◆ Required action
Omit the pictures from the entries below and retype everything else exactly.

◆ Records to process
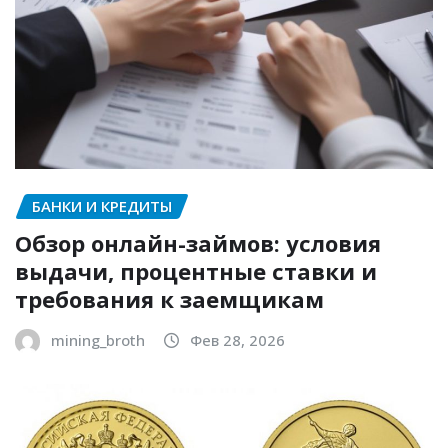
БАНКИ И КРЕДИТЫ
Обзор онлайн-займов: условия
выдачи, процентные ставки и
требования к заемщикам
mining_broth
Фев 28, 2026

◆ Task result
БАНКИ И КРЕДИТЫ
Обзор онлайн-займов: условия
выдачи, процентные ставки и
требования к заемщикам
mining_broth
Фев 28, 2026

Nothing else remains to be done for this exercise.